Everyone thought she was weak, just because of the colour of her fur. Why did they believe that anyway? What on earth was put into their heads in the first place that made them so certain that darker Nidos were stronger than lighter ones? Did they think that about other Pokémon, or just Nidos? Aurinko couldn’t believe how blind they were. They stuck to that ridiculous belief and based their whole lives around it, never considering for a second that maybe they got it wrong.

She’d show them, all of them. As soon as her leg had returned to normal, she’d be out of here in a flash and on her way to proving that light Nidoran could be just as good as, if not better than the darker varieties.

She spent another week alone, doing nothing but brewing over her pathetically narrow-minded species. Maybe she could rally together all the light Nidos she could find, then they could all become really strong together and change the minds of the darker ones. They could all search for the Moonstones her mother had told Voimakas and Kani about, the ones that turned Nidorina into Nidoqueen and Nidorino into Nidoking.

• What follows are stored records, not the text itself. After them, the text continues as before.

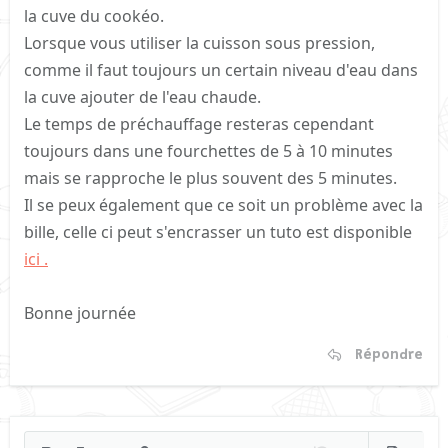
la cuve du cookéo.
Lorsque vous utiliser la cuisson sous pression,
comme il faut toujours un certain niveau d'eau dans
la cuve ajouter de l'eau chaude.
Le temps de préchauffage resteras cependant
toujours dans une fourchettes de 5 à 10 minutes
mais se rapproche le plus souvent des 5 minutes.
Il se peux également que ce soit un problème avec la
bille, celle ci peut s'encrasser un tuto est disponible
ici .
Bonne journée
Répondre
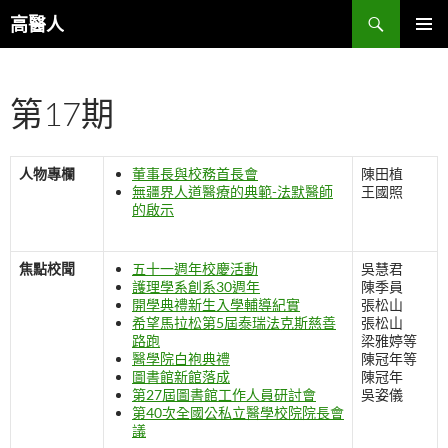
跳
搜
高醫人
至
尋
主
主要選單
要
第17期
內
容
人物專欄
董事長與校務首長會
陳田植
無疆界人道醫療的典範-法默醫師
王國照
的啟示
焦點校聞
五十一週年校慶活動
吳慧君
護理學系創系30週年
陳季員
開學典禮新生入學輔導紀實
張松山
希望馬拉松第5屆泰瑞法克斯慈善
張松山
路跑
梁雅婷等
醫學院白袍典禮
陳冠年等
圖書館新館落成
陳冠年
第27屆圖書館工作人員研討會
吳姿儀
第40次全國公私立醫學校院院長會
議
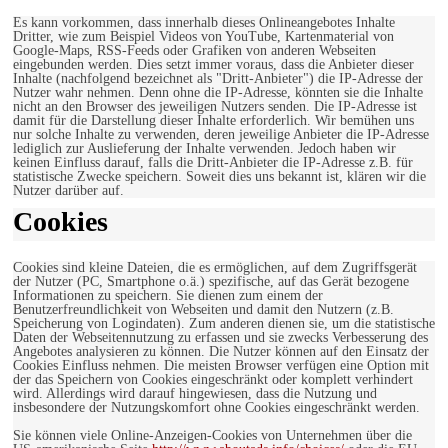
Es kann vorkommen, dass innerhalb dieses Onlineangebotes Inhalte
Dritter, wie zum Beispiel Videos von YouTube, Kartenmaterial von
Google-Maps, RSS-Feeds oder Grafiken von anderen Webseiten
eingebunden werden. Dies setzt immer voraus, dass die Anbieter dieser
Inhalte (nachfolgend bezeichnet als "Dritt-Anbieter") die IP-Adresse der
Nutzer wahr nehmen. Denn ohne die IP-Adresse, könnten sie die Inhalte
nicht an den Browser des jeweiligen Nutzers senden. Die IP-Adresse ist
damit für die Darstellung dieser Inhalte erforderlich. Wir bemühen uns
nur solche Inhalte zu verwenden, deren jeweilige Anbieter die IP-Adresse
lediglich zur Auslieferung der Inhalte verwenden. Jedoch haben wir
keinen Einfluss darauf, falls die Dritt-Anbieter die IP-Adresse z.B. für
statistische Zwecke speichern. Soweit dies uns bekannt ist, klären wir die
Nutzer darüber auf.
Cookies
Cookies sind kleine Dateien, die es ermöglichen, auf dem Zugriffsgerät
der Nutzer (PC, Smartphone o.ä.) spezifische, auf das Gerät bezogene
Informationen zu speichern. Sie dienen zum einem der
Benutzerfreundlichkeit von Webseiten und damit den Nutzern (z.B.
Speicherung von Logindaten). Zum anderen dienen sie, um die statistische
Daten der Webseitennutzung zu erfassen und sie zwecks Verbesserung des
Angebotes analysieren zu können. Die Nutzer können auf den Einsatz der
Cookies Einfluss nehmen. Die meisten Browser verfügen eine Option mit
der das Speichern von Cookies eingeschränkt oder komplett verhindert
wird. Allerdings wird darauf hingewiesen, dass die Nutzung und
insbesondere der Nutzungskomfort ohne Cookies eingeschränkt werden.
Sie können viele Online-Anzeigen-Cookies von Unternehmen über die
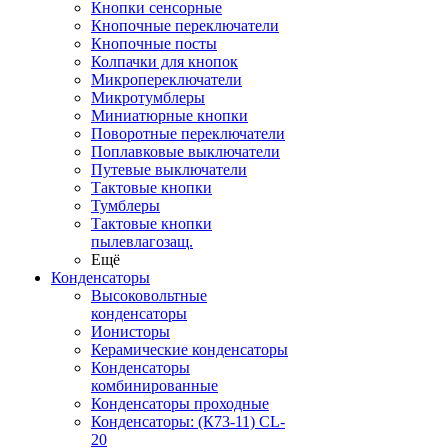
Кнопки сенсорные
Кнопочные переключатели
Кнопочные посты
Колпачки для кнопок
Микропереключатели
Микротумблеры
Миниатюрные кнопки
Поворотные переключатели
Поплавковые выключатели
Путевые выключатели
Тактовые кнопки
Тумблеры
Тактовые кнопки
пылевлагозащ.
Ещё
Конденсаторы
Высоковольтные
конденсаторы
Ионисторы
Керамические конденсаторы
Конденсаторы
комбинированные
Конденсаторы проходные
Конденсаторы: (К73-11) CL-
20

A week after the Pidgey had left, the same trainer who had been feeding Aurinko every day, and who had brought her in here in the first place, came up to her cage and rested his arms on the top edge of its front ‘wall’.

“Hey, Little One,” the trainer said warmly, “Time for you to get out of here. Sound good?”

Aurinko grinned. Finally!

The trainer lifted the top off the cage and laid it on the cage the Cubone had been living in, then he turned back to Aurinko and reached his arms into the cage. Aurinko immediately snuggled into his arms, feeling his strong, gentle hands ruffling through her fur.

He placed her in a cardboard box lined with blankets and carried her back outside to the car. She was nearly two months old, and this was only her second time out in the sunlight, third if her trip from the Pokémon Centre to the Pokémon Rehabilitation Clinic was worth counting. Now she was making her way back to the place where she was first healed.

“Hello there!” the nurse greeted when the Safari Zone man brought Aurinko in. Aurinko pricked her ears at the familiar voice of the pink-haired trainer who had somehow managed to heal her. “Back to have the cast off, I gather?”

The Safari Zone man nodded, grinning broadly. “She’s been a very well-behaved little girl, haven’t you?” He tickled Aurinko under the chin, something that she suddenly decided she quite enjoyed.

The nurse lifted her from the box and placed her on a small wheeled trolley the Chansey had wheeled out for her, and transported her into the operating room she had been in slightly more than a month ago, only this time she was well and truly alive, as opposed to the leaning-towards-death situation she had been poised in on her first visit.

She was pushed to the middle of the room, where a black curtain was dropped over her neck, blocking her view of the nurse. She heard a strange whizzing noise that sent shivers up her spine. The sound changed and she felt a pressure on her previously broken leg. It continued on, pushing its way down to her foot, where it suddenly stopped, and the most amazing feeling washed over her.

Freedom. Her leg was suddenly free of the heavy white lug of a thing that had disabled her for more than half her life. She felt the funny-smelling air of the operating room grab onto her old, sweaty fur and give it new life, penetrating through to her sweat-sogged skin and completely refreshing her.

The nurse lifted her leg and Aurinko could feel cool, silky water washing over it, cleaning away all the fur that had fallen out, all the dead skin and all the sweat that had been combined to give her the most annoying itch ever. Finally, she was free.